On the more accessible SV trim, which starts at $33,505, there are still swaths of leather everywhere from above the gauge cluster to the door armrests. So, even if you’re sitting in a cloth driver’s seat, you’re seeing and touching leather.


Nissan should also get an award for its center console, a near-perfect mix of a physical buttons — I counted 17 — four knobs and a touch-screen. Buttons are either piano-black with illuminated text and icons or chrome-covered plastic with the writing above.

The 8-inch color touch-screen — standard on SV trims and higher — has terrific resolution and is completely rethought from previous generations, which I always found easy to use.
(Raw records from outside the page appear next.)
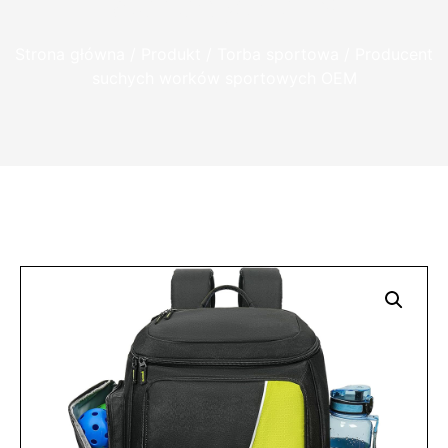
sportowych OEM
Strona główna
/
Produkt
/
Torba sportowa
/ Producent
suchych worków sportowych OEM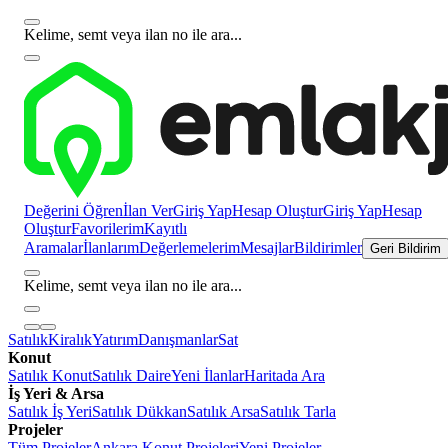
Kelime, semt veya ilan no ile ara...
Değerini Öğren
İlan Ver
Giriş Yap
Hesap Oluştur
Giriş Yap
Hesap
Oluştur
Favorilerim
Kayıtlı
Aramalar
İlanlarım
Değerlemelerim
Mesajlar
Bildirimler
Geri Bildirim
Kelime, semt veya ilan no ile ara...
Satılık
Kiralık
Yatırım
Danışmanlar
Sat
Konut
Satılık Konut
Satılık Daire
Yeni İlanlar
Haritada Ara
İş Yeri & Arsa
Satılık İş Yeri
Satılık Dükkan
Satılık Arsa
Satılık Tarla
Projeler
Tüm Projeler
Ankara Konut Projeleri
Yeni Projeler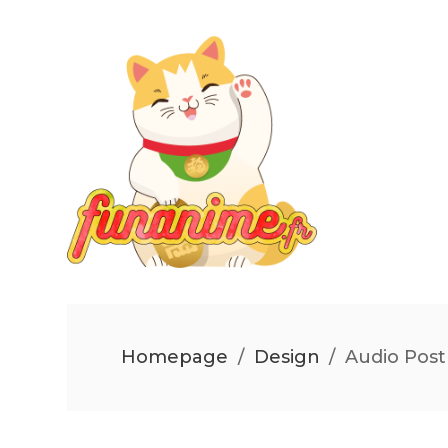
Homepage
/
Design
/
Audio Pos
Both the front and rear outboard seats are what Nissan calls Zero Gravity seats. I’ve been a fan of these in the Altima sedan, though a few Cars.com editors are not fond of them, and I found them to be comfortable in the Murano as well. The cloth versions don’t have as much lumbar support as the leather seats; the front passenger seats don’t have height adjustment, but my driving partner and I thought they were pleasant after a three-hour haul from Napa, Calif., to the coast and back.

There’s also an abundance of interior room in front and back with a generous cargo area, whether the rear seats are in place (39.6 cubic feet of space) or folded flat (69.9 cubic feet).



A backup camera is standard on the Murano, and Nissan’s Around View Monitor is standard on SL and Platinum trims. When activated, it offers a bird’s-eye view of the SUV by using cameras in the front, back and side mirrors. It’s always been a feature I’ve appreciated due to my home’s narrow driveway.

Blind spot warning, a system to detect objects in the car’s blind spots, and rear cross-traffic alert are standard on SL and Platinum trims. Adaptive cruise control, automatic braking and Predictive Forward Collision Warning are part of an optional Technology Package on those two trims as well.


Nissan says the Murano is perfect for empty-nesters looking to take road trips with their friends. There is certainly enough room and comfort to make such a trip for four adults as enjoyable as in many other vehicles on the road. However, that would be true of parents with two tweens or teens and their growing frames, too.

The wild styling might even make Mom and Dad feel cool.